▸ **Work to be completed**
Your answer is the lines below, exactly, from the one that contains "A leitura de" through the one that contains "Trate-o como informativo.", both included.

▸ **Recorded information**

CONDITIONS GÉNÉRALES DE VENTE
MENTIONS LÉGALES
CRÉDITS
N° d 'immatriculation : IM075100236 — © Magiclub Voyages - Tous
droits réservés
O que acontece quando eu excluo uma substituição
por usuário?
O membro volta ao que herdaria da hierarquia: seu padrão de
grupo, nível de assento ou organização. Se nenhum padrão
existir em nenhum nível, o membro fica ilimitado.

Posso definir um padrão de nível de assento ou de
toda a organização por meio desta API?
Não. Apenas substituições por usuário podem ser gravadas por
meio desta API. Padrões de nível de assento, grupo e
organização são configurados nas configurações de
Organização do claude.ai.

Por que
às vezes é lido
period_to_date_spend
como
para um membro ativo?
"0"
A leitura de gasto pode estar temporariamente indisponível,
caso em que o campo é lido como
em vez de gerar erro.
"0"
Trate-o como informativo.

* * *

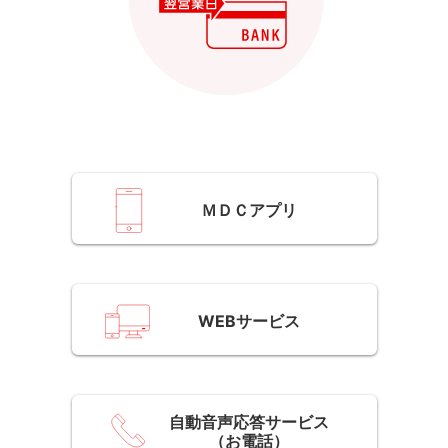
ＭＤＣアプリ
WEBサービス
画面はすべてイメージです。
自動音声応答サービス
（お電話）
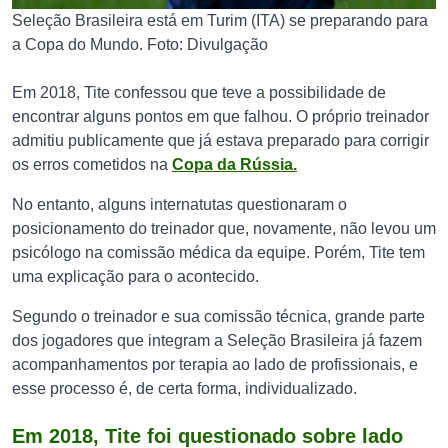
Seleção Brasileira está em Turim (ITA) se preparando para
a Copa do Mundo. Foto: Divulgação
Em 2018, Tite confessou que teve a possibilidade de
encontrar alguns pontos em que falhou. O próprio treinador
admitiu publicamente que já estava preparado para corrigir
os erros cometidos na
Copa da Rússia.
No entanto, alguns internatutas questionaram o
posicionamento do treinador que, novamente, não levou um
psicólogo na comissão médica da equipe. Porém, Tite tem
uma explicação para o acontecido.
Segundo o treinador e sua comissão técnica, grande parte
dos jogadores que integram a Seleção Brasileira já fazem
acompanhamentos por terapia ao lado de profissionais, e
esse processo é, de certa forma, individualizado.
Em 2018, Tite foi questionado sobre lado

▸ **Exercise output**
A leitura de gasto pode estar temporariamente indisponível,
caso em que o campo é lido como
em vez de gerar erro.
"0"
Trate-o como informativo.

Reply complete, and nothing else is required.